### [Exercise]
All that is wanted is a word-for-word retyping of the lines from the one containing "Given the image: Show" through the end of the material below.

[Opening Records for processing section]

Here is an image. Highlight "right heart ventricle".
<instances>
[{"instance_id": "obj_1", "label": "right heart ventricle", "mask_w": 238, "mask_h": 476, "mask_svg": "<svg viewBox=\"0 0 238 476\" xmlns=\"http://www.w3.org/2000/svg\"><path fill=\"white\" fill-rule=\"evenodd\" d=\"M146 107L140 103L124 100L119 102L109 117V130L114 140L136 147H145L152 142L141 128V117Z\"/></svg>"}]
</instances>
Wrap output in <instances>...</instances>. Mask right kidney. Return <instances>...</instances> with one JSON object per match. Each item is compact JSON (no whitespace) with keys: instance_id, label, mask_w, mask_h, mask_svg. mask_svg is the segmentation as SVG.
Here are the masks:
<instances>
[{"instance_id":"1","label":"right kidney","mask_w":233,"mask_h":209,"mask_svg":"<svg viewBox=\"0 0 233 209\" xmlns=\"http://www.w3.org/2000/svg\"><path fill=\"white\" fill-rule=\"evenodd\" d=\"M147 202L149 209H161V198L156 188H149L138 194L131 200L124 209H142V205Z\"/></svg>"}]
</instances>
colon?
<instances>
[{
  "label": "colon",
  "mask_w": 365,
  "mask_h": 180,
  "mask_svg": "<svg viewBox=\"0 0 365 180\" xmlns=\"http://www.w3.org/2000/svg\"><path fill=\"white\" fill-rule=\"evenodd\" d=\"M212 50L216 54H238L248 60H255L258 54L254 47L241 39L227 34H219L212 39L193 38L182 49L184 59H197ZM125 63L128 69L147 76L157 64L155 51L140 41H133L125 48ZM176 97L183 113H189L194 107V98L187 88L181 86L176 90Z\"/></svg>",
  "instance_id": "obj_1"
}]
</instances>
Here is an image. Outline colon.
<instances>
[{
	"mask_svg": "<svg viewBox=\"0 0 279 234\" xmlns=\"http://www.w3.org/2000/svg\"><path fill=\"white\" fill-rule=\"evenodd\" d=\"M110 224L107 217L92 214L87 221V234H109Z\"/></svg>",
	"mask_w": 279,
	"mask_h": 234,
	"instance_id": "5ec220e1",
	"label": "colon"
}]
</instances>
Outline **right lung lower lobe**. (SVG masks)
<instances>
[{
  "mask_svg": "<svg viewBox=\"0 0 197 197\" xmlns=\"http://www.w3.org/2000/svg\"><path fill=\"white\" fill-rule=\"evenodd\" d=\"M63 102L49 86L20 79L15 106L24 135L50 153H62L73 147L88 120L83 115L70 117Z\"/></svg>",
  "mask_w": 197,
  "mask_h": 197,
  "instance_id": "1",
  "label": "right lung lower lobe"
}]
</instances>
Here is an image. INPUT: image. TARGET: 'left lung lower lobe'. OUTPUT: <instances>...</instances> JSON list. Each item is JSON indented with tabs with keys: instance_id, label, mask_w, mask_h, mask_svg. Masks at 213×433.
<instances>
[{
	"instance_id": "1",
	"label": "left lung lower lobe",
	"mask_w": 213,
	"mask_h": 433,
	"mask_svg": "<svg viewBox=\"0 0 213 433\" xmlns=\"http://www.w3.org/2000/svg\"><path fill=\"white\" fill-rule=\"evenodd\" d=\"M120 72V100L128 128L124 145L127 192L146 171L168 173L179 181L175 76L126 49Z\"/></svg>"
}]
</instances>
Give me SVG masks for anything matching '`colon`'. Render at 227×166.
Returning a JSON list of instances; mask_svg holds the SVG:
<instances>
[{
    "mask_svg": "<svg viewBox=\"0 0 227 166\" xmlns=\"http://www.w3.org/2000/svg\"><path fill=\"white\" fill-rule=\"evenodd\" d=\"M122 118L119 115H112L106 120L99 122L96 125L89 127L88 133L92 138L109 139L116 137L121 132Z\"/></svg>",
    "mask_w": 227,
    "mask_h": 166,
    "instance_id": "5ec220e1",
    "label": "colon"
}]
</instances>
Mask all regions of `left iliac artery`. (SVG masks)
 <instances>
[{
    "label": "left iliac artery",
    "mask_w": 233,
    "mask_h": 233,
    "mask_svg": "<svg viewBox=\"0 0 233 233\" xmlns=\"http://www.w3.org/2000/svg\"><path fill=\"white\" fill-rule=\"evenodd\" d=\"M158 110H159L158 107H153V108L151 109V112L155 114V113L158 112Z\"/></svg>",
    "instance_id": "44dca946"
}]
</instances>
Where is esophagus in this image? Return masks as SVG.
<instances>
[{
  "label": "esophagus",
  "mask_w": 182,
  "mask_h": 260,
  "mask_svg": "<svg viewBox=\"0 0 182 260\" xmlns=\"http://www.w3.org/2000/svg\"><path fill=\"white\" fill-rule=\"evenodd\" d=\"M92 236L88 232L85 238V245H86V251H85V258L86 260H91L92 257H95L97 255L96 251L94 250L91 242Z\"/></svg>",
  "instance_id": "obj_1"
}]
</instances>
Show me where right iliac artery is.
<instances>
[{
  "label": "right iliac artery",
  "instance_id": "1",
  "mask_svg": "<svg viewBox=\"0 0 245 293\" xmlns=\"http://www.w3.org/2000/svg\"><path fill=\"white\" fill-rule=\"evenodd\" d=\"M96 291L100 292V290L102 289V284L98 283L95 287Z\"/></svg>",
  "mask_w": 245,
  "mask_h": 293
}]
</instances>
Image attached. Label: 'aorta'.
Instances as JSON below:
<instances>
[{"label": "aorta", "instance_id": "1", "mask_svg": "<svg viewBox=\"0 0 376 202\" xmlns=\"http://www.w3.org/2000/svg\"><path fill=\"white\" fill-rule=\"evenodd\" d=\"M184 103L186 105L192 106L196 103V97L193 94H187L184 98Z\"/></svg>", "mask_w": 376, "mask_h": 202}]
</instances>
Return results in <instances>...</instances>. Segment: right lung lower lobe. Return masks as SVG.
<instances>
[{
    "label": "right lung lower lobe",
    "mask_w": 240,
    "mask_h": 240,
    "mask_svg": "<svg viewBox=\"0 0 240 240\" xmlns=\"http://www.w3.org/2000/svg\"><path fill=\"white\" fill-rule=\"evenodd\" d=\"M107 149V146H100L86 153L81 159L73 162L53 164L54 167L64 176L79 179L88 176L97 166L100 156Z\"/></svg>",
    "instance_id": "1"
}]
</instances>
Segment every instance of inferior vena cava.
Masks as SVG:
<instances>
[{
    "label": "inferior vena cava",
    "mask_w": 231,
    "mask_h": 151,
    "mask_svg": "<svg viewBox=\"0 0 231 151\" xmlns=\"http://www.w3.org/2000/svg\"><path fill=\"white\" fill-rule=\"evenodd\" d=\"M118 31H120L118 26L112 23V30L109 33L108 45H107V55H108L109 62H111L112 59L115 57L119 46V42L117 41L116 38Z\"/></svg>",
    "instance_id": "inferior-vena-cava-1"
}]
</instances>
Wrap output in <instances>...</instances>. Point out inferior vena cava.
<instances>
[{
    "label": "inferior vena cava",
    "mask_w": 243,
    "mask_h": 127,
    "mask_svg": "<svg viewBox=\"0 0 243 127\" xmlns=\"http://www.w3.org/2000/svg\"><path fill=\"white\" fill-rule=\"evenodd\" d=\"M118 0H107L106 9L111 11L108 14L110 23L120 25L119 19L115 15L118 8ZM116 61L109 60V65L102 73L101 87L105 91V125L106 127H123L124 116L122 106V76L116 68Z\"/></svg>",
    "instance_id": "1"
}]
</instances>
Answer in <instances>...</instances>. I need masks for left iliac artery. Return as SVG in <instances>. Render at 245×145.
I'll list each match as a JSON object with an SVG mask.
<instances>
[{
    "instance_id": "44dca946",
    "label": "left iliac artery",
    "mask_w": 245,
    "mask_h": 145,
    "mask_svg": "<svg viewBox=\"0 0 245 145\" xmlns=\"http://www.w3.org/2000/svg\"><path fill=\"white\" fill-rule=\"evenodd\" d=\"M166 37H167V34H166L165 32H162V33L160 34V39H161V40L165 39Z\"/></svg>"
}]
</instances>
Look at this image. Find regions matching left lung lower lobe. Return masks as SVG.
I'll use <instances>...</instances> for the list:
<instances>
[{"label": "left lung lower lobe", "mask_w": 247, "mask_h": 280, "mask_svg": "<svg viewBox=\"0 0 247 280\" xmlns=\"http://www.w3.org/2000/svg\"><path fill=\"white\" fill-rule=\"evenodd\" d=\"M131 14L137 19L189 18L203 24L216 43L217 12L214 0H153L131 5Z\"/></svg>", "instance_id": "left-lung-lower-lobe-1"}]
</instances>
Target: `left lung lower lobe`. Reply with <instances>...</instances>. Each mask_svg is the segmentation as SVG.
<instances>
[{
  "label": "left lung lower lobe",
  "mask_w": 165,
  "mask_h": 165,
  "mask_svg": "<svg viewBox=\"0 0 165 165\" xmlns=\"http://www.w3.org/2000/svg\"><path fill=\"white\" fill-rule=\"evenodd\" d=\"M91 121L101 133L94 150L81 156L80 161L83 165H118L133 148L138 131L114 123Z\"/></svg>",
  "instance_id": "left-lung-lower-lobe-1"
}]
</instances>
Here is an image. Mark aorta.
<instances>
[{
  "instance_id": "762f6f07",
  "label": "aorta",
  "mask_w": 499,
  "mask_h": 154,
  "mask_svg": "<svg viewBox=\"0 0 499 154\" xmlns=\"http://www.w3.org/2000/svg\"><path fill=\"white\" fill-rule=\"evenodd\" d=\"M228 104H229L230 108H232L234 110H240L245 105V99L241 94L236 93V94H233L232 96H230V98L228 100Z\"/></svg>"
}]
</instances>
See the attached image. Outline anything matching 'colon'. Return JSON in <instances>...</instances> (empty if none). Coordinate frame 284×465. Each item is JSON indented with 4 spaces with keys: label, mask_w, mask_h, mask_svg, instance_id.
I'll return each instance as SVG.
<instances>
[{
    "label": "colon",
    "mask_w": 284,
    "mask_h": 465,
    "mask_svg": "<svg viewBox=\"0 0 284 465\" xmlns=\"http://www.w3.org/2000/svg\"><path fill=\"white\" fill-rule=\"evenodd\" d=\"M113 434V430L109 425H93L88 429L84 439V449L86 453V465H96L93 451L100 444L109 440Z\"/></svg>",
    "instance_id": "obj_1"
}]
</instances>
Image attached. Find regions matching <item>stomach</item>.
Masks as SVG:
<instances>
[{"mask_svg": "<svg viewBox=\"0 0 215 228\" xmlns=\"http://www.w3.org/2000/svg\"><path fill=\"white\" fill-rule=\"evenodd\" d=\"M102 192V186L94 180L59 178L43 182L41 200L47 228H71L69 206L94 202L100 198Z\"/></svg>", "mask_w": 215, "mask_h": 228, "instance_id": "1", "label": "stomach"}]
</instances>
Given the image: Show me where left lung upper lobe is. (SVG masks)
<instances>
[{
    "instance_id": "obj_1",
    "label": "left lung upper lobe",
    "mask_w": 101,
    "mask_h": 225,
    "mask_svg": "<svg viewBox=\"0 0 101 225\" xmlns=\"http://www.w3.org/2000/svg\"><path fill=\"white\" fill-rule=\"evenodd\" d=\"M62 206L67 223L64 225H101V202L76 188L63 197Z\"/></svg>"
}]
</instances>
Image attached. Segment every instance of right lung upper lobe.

[Closing Records for processing section]

### [Expected output]
Given the image: Show me where left lung upper lobe is. (SVG masks)
<instances>
[{
    "instance_id": "obj_1",
    "label": "left lung upper lobe",
    "mask_w": 101,
    "mask_h": 225,
    "mask_svg": "<svg viewBox=\"0 0 101 225\" xmlns=\"http://www.w3.org/2000/svg\"><path fill=\"white\" fill-rule=\"evenodd\" d=\"M62 206L67 223L64 225H101V202L76 188L63 197Z\"/></svg>"
}]
</instances>
Image attached. Segment every instance of right lung upper lobe.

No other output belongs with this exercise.